Where in the data does the word "Geschäfte" appear? Find those lines and copy them.

_ _ _ _ _ _ _

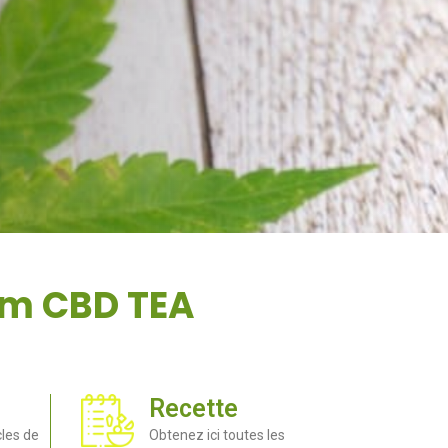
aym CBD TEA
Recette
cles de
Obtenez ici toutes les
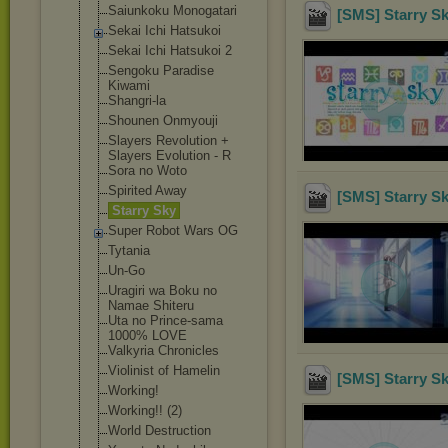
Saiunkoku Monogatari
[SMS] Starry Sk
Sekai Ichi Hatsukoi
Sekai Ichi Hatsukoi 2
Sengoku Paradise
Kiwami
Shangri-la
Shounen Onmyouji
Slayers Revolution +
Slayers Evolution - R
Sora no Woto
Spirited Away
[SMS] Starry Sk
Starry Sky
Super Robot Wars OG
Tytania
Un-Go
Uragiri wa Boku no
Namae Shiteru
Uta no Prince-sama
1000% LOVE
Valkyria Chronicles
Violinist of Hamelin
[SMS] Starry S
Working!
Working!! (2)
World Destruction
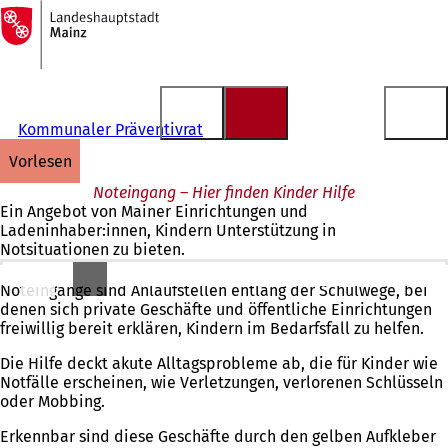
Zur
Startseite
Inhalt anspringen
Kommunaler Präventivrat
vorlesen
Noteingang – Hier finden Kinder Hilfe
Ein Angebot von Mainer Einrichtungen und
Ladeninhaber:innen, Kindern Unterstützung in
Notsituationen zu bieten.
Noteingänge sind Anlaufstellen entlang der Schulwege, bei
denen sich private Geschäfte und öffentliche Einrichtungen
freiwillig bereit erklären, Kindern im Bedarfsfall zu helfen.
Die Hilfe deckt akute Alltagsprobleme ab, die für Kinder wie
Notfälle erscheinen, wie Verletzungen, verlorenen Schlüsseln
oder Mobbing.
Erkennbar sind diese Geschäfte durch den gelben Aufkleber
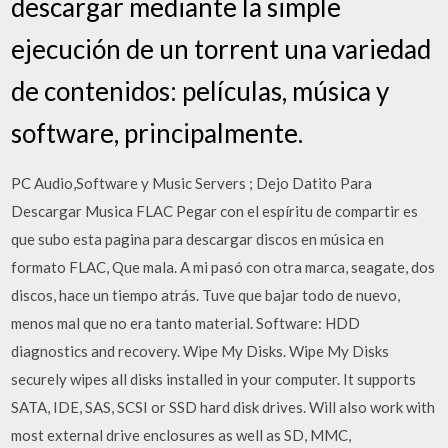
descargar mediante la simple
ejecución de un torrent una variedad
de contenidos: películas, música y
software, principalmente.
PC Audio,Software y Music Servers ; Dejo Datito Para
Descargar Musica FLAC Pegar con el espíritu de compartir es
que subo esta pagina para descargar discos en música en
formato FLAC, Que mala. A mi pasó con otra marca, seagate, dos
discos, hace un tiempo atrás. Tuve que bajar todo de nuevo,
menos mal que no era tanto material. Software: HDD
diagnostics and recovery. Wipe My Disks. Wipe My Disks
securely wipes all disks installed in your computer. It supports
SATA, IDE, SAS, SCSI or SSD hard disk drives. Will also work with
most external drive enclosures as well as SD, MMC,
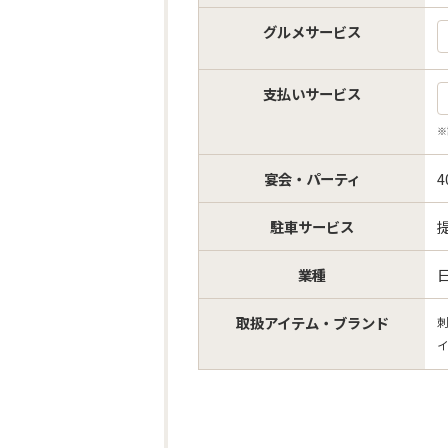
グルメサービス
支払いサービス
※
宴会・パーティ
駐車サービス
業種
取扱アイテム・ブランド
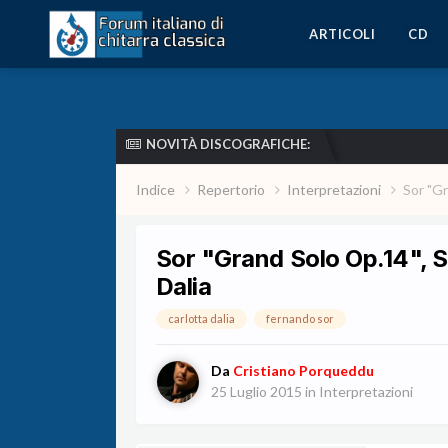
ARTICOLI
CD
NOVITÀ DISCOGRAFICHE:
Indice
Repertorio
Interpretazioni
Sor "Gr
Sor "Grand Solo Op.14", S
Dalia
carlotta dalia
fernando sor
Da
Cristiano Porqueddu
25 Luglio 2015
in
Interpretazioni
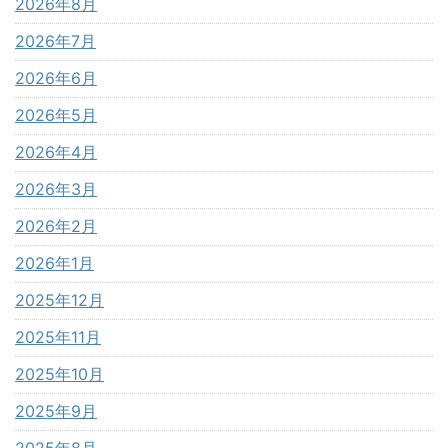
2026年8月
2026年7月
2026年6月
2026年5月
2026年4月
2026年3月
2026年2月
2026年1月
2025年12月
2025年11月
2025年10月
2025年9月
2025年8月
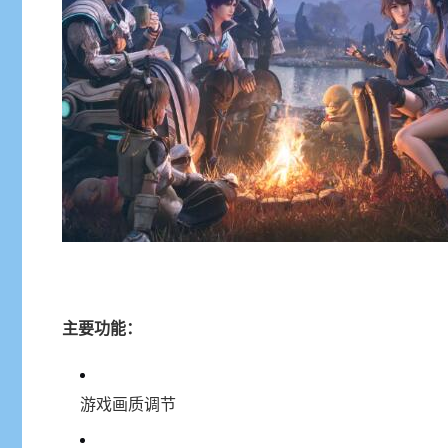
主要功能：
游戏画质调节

_ _ _ _ _ _ _

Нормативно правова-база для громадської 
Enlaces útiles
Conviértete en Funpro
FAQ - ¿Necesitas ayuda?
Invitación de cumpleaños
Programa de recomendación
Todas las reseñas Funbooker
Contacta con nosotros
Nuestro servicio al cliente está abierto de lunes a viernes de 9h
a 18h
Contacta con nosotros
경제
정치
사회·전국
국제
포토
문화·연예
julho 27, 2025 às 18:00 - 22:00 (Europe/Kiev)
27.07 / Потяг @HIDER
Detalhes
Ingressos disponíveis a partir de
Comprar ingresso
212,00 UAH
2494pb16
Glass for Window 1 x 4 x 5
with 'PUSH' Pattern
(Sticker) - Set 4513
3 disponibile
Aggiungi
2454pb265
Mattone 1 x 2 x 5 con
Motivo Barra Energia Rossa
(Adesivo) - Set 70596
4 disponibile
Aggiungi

_ _ _ _ _ _ _

Your solution ▸
denen sich private Geschäfte und öffentliche Einrichtungen
Erkennbar sind diese Geschäfte durch den gelben Aufkleber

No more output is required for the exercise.